In these attacks, we can see, O Lahui, that they are carried with criticisms and that it is would be a waste to confirm their misbeliefs. But so that the Hawaiians may answer these questions, your writer wants to be made known for all times the sound justification for our side. The readers of past issues of the Kuokoa have seen the responses given by the Commissioner in Washington, and they have seen also the other justifications given, in the newspaper.

The ultimate representation of the skill of a people is their supplying themselves with food and the things necessary for their livelihood. There perhaps is no better response than that. This lahui was living by  themselves for centuries, supplying themselves with everything, and received no assistance from the outside.

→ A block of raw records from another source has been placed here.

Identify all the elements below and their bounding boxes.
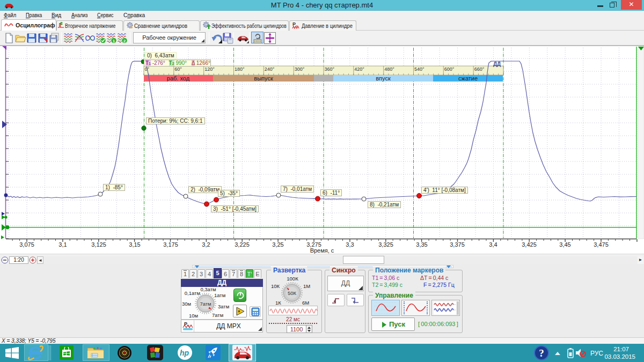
svg-text:180°: 180° (235, 67, 245, 72)
svg-text:2: 2 (123, 39, 126, 43)
svg-text:3,25: 3,25 (272, 241, 283, 248)
svg-text:ДД: ДД (493, 61, 501, 67)
svg-text:P: P (292, 21, 296, 27)
svg-text:3,375: 3,375 (450, 241, 465, 248)
svg-text:?: ? (539, 348, 544, 359)
svg-text:540°: 540° (414, 67, 425, 72)
svg-text:hp: hp (180, 349, 189, 357)
svg-text:3,225: 3,225 (235, 241, 250, 248)
svg-text:7атм: 7атм (200, 301, 211, 307)
svg-text:3,475: 3,475 (594, 241, 609, 248)
svg-text:P: P (184, 321, 187, 327)
svg-text:впуск: впуск (376, 75, 391, 82)
svg-text:50К: 50К (288, 290, 297, 296)
svg-text:сжатие: сжатие (458, 75, 478, 82)
svg-text:120°: 120° (204, 67, 215, 72)
svg-text:300°: 300° (295, 67, 305, 72)
svg-text:3,45: 3,45 (559, 241, 570, 248)
svg-text:Время, с: Время, с (310, 247, 334, 254)
svg-text:выпуск: выпуск (254, 75, 273, 82)
svg-text:3,075: 3,075 (19, 241, 34, 248)
svg-text:3,1: 3,1 (58, 241, 67, 248)
svg-text:3,2: 3,2 (202, 241, 210, 248)
svg-text:480°: 480° (384, 67, 394, 72)
svg-text:3,3: 3,3 (346, 241, 354, 248)
svg-text:600°: 600° (444, 67, 455, 72)
svg-text:3,15: 3,15 (129, 241, 140, 248)
svg-text:3,125: 3,125 (91, 241, 106, 248)
svg-text:3,175: 3,175 (163, 241, 178, 248)
svg-text:1: 1 (113, 39, 115, 43)
svg-text:420°: 420° (354, 67, 364, 72)
svg-text:раб. ход: раб. ход (167, 75, 190, 82)
svg-text:240°: 240° (265, 67, 275, 72)
svg-text:3,325: 3,325 (378, 241, 393, 248)
svg-text:660°: 660° (474, 67, 485, 72)
svg-text:3,425: 3,425 (522, 241, 537, 248)
svg-text:3,35: 3,35 (416, 241, 427, 248)
svg-text:360°: 360° (325, 67, 335, 72)
svg-text:3,4: 3,4 (489, 241, 497, 248)
svg-text:60°: 60° (174, 67, 182, 72)
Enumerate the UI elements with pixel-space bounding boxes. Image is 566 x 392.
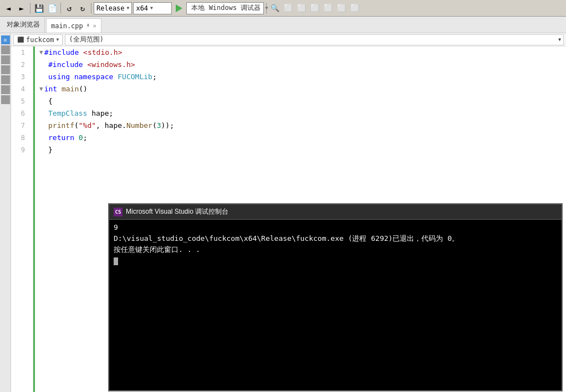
tool2-btn[interactable]: ⬜ bbox=[295, 2, 308, 14]
vs-icon-label: CS bbox=[115, 209, 121, 215]
arch-arrow: ▼ bbox=[150, 6, 153, 11]
config-label: Release bbox=[96, 4, 125, 12]
global-scope-dropdown[interactable]: (全局范围) bbox=[65, 34, 564, 45]
collapse-4[interactable]: ▼ bbox=[39, 83, 43, 95]
tab-bar: 对象浏览器 main.cpp 🖈 ✕ bbox=[0, 17, 566, 33]
sidebar-icon-5[interactable] bbox=[1, 75, 10, 84]
redo-btn[interactable]: ↻ bbox=[77, 2, 89, 14]
sidebar-icon-6[interactable] bbox=[1, 85, 10, 94]
play-icon bbox=[176, 4, 182, 12]
find-btn[interactable]: 🔍 bbox=[269, 2, 281, 14]
code-line-8: return 0 ; bbox=[39, 132, 566, 144]
indent-3 bbox=[39, 71, 48, 83]
indent-5 bbox=[39, 95, 48, 107]
code-ws-4 bbox=[57, 83, 62, 95]
code-kw-int: int bbox=[44, 83, 57, 95]
scope-bar: ⬛ fuckcom ▼ (全局范围) bbox=[11, 33, 566, 47]
indent-2 bbox=[39, 59, 48, 71]
arch-dropdown[interactable]: x64 ▼ bbox=[133, 2, 172, 14]
separator-4 bbox=[266, 3, 267, 14]
code-ws-3b bbox=[113, 71, 118, 83]
code-line-5: { bbox=[39, 95, 566, 107]
code-line-9: } bbox=[39, 144, 566, 156]
code-header-2: <windows.h> bbox=[87, 59, 135, 71]
undo-btn[interactable]: ↺ bbox=[63, 2, 75, 14]
line-num-9: 9 bbox=[11, 144, 28, 156]
indent-6 bbox=[39, 107, 48, 120]
code-fn-number: Number bbox=[126, 120, 152, 132]
code-line-4: ▼ int main () bbox=[39, 83, 566, 95]
code-kw-using: using bbox=[48, 71, 70, 83]
indent-8 bbox=[39, 132, 48, 144]
tool5-btn[interactable]: ⬜ bbox=[335, 2, 348, 14]
line-num-2: 2 bbox=[11, 59, 28, 71]
debug-target-label: 本地 Windows 调试器 bbox=[189, 3, 263, 13]
start-debug-btn[interactable] bbox=[173, 2, 185, 14]
code-semi-8: ; bbox=[83, 132, 88, 144]
indent-7 bbox=[39, 120, 48, 132]
debug-console-titlebar: CS Microsoft Visual Studio 调试控制台 bbox=[109, 204, 562, 220]
code-num-0: 0 bbox=[79, 132, 83, 144]
debug-console-body[interactable]: 9 D:\visual_studio_code\fuckcom\x64\Rele… bbox=[109, 220, 562, 390]
config-dropdown[interactable]: Release ▼ bbox=[94, 2, 132, 14]
sidebar-icon-3[interactable] bbox=[1, 55, 10, 64]
console-line-2: D:\visual_studio_code\fuckcom\x64\Releas… bbox=[114, 233, 557, 244]
code-line-1: ▼ #include <stdio.h> bbox=[39, 47, 566, 59]
nav-back-btn[interactable]: ◄ bbox=[2, 2, 14, 14]
code-fn-main: main bbox=[62, 83, 79, 95]
line-num-1: 1 bbox=[11, 47, 28, 59]
sidebar-icon-1[interactable]: ⊞ bbox=[1, 35, 10, 44]
tool1-btn[interactable]: ⬜ bbox=[282, 2, 294, 14]
code-fn-printf: printf bbox=[48, 120, 74, 132]
config-arrow: ▼ bbox=[127, 6, 130, 11]
code-paren-7c: )); bbox=[161, 120, 174, 132]
code-brace-5: { bbox=[48, 95, 53, 107]
tab-main-cpp[interactable]: main.cpp 🖈 ✕ bbox=[46, 18, 101, 33]
code-kw-namespace: namespace bbox=[74, 71, 113, 83]
line-num-6: 6 bbox=[11, 107, 28, 120]
code-include-1: #include bbox=[44, 47, 79, 59]
tool6-btn[interactable]: ⬜ bbox=[349, 2, 361, 14]
code-ws-1 bbox=[79, 47, 83, 59]
sidebar-icon-7[interactable] bbox=[1, 95, 10, 104]
project-scope-item[interactable]: ⬛ fuckcom ▼ bbox=[13, 34, 63, 45]
separator-2 bbox=[60, 3, 61, 14]
code-parens-4: () bbox=[79, 83, 88, 95]
tool4-btn[interactable]: ⬜ bbox=[322, 2, 334, 14]
code-header-1: <stdio.h> bbox=[83, 47, 122, 59]
collapse-1[interactable]: ▼ bbox=[39, 47, 43, 59]
nav-forward-btn[interactable]: ► bbox=[16, 2, 28, 14]
code-type-temp: TempClass bbox=[48, 107, 87, 120]
save-btn[interactable]: 💾 bbox=[33, 2, 45, 14]
tool3-btn[interactable]: ⬜ bbox=[309, 2, 321, 14]
console-line-1: 9 bbox=[114, 222, 557, 233]
scope-project-icon: ⬛ bbox=[17, 37, 24, 43]
sidebar-icon-4[interactable] bbox=[1, 65, 10, 74]
tab-filename: main.cpp bbox=[51, 22, 83, 30]
console-title: Microsoft Visual Studio 调试控制台 bbox=[126, 207, 228, 216]
code-paren-7a: ( bbox=[74, 120, 79, 132]
code-ws-6: hape; bbox=[87, 107, 113, 120]
code-include-2: #include bbox=[48, 59, 83, 71]
line-num-4: 4 bbox=[11, 83, 28, 95]
console-line-3: 按任意键关闭此窗口. . . bbox=[114, 244, 557, 255]
main-area: ⊞ ⬛ fuckcom ▼ (全局范围) 1 2 3 4 bbox=[0, 33, 566, 392]
tab-close-icon[interactable]: ✕ bbox=[93, 23, 96, 29]
code-brace-9: } bbox=[48, 144, 53, 156]
panel-label: 对象浏览器 bbox=[2, 17, 45, 33]
line-num-3: 3 bbox=[11, 71, 28, 83]
line-num-7: 7 bbox=[11, 120, 28, 132]
code-semi-3: ; bbox=[152, 71, 157, 83]
line-num-5: 5 bbox=[11, 95, 28, 107]
code-line-2: #include <windows.h> bbox=[39, 59, 566, 71]
separator-3 bbox=[91, 3, 91, 14]
debug-target-dropdown[interactable]: 本地 Windows 调试器 ▼ bbox=[186, 2, 264, 14]
global-scope-label: (全局范围) bbox=[69, 35, 103, 44]
arch-label: x64 bbox=[136, 4, 148, 12]
save-all-btn[interactable]: 📄 bbox=[46, 2, 58, 14]
sidebar-icon-2[interactable] bbox=[1, 45, 10, 54]
code-comma-7: , hape. bbox=[96, 120, 126, 132]
indent-9 bbox=[39, 144, 48, 156]
code-ws-2 bbox=[83, 59, 88, 71]
code-str-7: "%d" bbox=[79, 120, 96, 132]
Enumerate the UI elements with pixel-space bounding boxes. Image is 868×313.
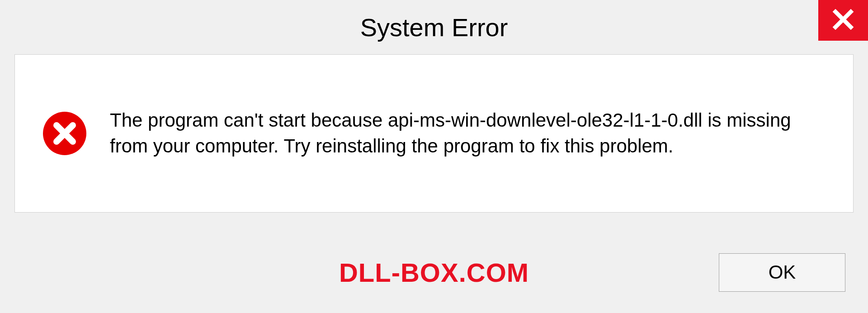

But there are things made by this lahui, things that attest to their fine craftsmanship, that will serve as a measure of their skills. Those that see Hawaiian canoes and their manufacture and how they can get Hawaiians through great gales, remaining solid in the dangers of the pounding of waves; how they could make beautiful canoes by using stone adzes; the distance they were taken from mountain to the sea; the patience of the canoe makers. All of these things will show, without being contradicted, that just by seeing the quality of the canoes can one see that this is a lahui that knows how to work. We see the canoes of today being made by people from other lands, and the canoes made by Hawaiians are far more well made and beautiful.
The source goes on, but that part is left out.